*** Supplied records
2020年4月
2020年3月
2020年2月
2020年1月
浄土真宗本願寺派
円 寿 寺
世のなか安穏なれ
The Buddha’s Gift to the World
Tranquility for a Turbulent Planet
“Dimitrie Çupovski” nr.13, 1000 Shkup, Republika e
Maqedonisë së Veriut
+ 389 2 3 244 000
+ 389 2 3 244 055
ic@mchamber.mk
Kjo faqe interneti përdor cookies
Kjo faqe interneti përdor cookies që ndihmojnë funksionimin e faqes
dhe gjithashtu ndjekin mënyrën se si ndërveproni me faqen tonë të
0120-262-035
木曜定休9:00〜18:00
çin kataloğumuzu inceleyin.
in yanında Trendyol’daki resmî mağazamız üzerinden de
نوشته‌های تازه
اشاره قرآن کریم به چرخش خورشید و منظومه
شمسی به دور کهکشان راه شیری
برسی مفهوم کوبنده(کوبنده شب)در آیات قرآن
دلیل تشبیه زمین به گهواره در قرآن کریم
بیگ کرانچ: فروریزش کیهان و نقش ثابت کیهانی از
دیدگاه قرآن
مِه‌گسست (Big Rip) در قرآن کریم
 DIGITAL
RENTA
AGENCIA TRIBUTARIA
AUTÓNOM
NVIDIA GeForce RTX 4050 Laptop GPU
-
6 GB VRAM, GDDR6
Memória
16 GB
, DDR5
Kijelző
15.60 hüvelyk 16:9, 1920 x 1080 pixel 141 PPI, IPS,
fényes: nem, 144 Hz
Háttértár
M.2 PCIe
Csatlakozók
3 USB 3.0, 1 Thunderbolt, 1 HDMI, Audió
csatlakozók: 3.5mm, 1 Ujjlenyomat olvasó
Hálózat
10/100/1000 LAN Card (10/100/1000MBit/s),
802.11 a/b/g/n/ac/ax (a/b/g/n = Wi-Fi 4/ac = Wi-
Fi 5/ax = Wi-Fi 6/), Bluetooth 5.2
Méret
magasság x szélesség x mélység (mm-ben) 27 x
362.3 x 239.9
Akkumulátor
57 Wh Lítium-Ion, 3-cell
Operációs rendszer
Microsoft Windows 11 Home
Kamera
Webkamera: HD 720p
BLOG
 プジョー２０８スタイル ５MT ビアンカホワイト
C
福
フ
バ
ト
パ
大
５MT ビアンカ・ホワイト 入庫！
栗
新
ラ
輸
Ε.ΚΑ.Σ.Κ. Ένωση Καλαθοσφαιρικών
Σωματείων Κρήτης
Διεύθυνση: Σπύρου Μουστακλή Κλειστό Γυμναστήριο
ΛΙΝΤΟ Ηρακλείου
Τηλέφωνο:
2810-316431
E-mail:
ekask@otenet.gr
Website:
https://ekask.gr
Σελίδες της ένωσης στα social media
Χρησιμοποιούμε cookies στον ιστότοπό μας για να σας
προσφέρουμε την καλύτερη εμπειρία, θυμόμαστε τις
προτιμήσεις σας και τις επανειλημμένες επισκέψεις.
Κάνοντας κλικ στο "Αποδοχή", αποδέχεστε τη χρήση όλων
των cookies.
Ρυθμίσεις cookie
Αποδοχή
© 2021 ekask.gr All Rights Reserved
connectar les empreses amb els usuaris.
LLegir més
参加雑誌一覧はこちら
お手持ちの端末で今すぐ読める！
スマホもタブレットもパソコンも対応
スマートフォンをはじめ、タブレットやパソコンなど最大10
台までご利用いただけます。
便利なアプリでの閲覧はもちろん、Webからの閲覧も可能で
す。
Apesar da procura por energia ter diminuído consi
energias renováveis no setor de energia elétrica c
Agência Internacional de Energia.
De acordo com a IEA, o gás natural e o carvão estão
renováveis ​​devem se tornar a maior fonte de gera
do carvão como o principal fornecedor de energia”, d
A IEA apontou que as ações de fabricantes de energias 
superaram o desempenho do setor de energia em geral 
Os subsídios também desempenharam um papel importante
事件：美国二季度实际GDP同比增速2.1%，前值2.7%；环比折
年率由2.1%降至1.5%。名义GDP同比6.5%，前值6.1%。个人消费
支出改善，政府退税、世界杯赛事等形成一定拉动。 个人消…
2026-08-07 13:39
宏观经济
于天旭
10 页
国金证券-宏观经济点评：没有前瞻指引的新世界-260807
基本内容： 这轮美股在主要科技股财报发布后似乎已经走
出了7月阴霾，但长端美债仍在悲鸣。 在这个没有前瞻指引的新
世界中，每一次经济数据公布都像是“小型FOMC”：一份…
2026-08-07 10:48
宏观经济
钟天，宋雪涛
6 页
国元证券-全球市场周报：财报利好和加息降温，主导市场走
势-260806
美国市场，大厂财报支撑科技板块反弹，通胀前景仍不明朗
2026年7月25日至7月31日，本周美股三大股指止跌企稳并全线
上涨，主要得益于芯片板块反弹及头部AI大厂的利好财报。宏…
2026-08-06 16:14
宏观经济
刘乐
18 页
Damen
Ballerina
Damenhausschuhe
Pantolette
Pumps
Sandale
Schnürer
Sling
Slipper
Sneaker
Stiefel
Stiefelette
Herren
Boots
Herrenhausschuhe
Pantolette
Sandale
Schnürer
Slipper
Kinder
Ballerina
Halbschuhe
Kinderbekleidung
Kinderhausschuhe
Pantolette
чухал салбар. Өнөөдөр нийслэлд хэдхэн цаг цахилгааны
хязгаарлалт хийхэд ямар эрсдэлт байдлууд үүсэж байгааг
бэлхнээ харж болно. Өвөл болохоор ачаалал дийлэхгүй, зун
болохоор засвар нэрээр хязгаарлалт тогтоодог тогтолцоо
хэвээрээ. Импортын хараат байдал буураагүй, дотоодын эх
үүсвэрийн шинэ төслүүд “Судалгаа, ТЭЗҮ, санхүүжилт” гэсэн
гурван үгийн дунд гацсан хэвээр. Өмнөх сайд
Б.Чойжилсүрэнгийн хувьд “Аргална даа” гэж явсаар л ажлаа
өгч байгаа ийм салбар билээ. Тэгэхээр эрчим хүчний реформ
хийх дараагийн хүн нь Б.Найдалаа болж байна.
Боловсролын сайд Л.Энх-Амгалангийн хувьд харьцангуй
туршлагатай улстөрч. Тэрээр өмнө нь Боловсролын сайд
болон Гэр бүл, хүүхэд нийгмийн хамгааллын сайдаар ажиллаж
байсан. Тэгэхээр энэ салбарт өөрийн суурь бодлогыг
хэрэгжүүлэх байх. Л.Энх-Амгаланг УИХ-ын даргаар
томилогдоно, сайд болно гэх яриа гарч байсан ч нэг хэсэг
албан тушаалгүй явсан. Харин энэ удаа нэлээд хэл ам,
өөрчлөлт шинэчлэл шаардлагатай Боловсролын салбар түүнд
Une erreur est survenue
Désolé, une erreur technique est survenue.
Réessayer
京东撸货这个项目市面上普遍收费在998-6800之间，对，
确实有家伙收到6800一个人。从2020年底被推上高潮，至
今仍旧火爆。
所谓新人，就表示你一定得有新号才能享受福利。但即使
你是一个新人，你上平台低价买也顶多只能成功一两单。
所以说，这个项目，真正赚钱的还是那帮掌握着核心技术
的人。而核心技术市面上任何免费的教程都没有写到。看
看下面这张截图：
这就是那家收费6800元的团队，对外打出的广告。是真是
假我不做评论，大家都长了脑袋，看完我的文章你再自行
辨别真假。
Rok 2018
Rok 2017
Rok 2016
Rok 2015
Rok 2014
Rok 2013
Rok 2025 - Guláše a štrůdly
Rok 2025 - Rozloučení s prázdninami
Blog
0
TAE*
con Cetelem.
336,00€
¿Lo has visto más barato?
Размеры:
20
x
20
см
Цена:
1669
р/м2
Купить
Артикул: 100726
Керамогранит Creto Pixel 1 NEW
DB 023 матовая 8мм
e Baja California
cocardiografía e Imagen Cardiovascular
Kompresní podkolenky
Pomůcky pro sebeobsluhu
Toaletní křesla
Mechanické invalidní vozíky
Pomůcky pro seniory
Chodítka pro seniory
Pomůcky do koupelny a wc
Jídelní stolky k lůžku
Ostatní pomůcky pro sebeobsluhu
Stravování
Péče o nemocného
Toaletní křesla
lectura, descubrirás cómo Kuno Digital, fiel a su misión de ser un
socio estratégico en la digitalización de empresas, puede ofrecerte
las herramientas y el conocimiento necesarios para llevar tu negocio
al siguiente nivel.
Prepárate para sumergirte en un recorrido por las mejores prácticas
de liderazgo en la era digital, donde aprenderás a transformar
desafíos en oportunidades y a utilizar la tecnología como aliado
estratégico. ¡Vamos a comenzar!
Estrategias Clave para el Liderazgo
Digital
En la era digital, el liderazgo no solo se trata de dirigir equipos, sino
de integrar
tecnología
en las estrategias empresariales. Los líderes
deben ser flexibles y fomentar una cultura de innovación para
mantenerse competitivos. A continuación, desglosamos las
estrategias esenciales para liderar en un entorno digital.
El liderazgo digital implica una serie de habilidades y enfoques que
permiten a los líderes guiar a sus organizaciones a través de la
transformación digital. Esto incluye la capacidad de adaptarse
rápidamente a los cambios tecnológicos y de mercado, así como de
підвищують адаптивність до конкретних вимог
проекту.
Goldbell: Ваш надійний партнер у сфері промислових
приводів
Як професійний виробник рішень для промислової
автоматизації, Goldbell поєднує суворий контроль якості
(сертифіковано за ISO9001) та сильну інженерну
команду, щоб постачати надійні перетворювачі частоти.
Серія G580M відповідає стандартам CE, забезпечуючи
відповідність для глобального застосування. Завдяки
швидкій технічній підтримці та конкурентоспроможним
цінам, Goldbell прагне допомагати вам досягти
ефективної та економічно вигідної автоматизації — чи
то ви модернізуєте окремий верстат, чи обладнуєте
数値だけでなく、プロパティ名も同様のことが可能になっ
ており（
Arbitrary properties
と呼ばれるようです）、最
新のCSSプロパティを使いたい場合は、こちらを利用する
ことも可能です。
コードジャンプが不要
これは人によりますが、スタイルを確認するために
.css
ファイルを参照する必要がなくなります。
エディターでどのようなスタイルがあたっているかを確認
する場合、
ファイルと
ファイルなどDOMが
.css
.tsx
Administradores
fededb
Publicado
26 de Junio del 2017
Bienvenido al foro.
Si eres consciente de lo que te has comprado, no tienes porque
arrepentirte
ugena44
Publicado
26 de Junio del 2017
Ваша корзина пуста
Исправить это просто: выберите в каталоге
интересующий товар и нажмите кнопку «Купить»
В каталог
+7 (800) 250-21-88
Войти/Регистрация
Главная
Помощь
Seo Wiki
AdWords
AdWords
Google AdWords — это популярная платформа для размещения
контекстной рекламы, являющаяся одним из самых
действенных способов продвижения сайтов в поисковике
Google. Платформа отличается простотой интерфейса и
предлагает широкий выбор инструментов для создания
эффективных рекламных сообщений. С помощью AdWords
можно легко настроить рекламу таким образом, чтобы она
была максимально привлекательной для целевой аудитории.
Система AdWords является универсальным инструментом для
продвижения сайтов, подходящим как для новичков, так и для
******
Exercise details: Go through the data above from its first line and copy each line exactly, stopping once the line with "802.11 a/b/g/n/ac/ax (a/b/g/n" has been copied.

Reply to the task:
2020年4月
2020年3月
2020年2月
2020年1月
浄土真宗本願寺派
円 寿 寺
世のなか安穏なれ
The Buddha’s Gift to the World
Tranquility for a Turbulent Planet
“Dimitrie Çupovski” nr.13, 1000 Shkup, Republika e
Maqedonisë së Veriut
+ 389 2 3 244 000
+ 389 2 3 244 055
ic@mchamber.mk
Kjo faqe interneti përdor cookies
Kjo faqe interneti përdor cookies që ndihmojnë funksionimin e faqes
dhe gjithashtu ndjekin mënyrën se si ndërveproni me faqen tonë të
0120-262-035
木曜定休9:00〜18:00
çin kataloğumuzu inceleyin.
in yanında Trendyol’daki resmî mağazamız üzerinden de
نوشته‌های تازه
اشاره قرآن کریم به چرخش خورشید و منظومه
شمسی به دور کهکشان راه شیری
برسی مفهوم کوبنده(کوبنده شب)در آیات قرآن
دلیل تشبیه زمین به گهواره در قرآن کریم
بیگ کرانچ: فروریزش کیهان و نقش ثابت کیهانی از
دیدگاه قرآن
مِه‌گسست (Big Rip) در قرآن کریم
 DIGITAL
RENTA
AGENCIA TRIBUTARIA
AUTÓNOM
NVIDIA GeForce RTX 4050 Laptop GPU
-
6 GB VRAM, GDDR6
Memória
16 GB
, DDR5
Kijelző
15.60 hüvelyk 16:9, 1920 x 1080 pixel 141 PPI, IPS,
fényes: nem, 144 Hz
Háttértár
M.2 PCIe
Csatlakozók
3 USB 3.0, 1 Thunderbolt, 1 HDMI, Audió
csatlakozók: 3.5mm, 1 Ujjlenyomat olvasó
Hálózat
10/100/1000 LAN Card (10/100/1000MBit/s),
802.11 a/b/g/n/ac/ax (a/b/g/n = Wi-Fi 4/ac = Wi-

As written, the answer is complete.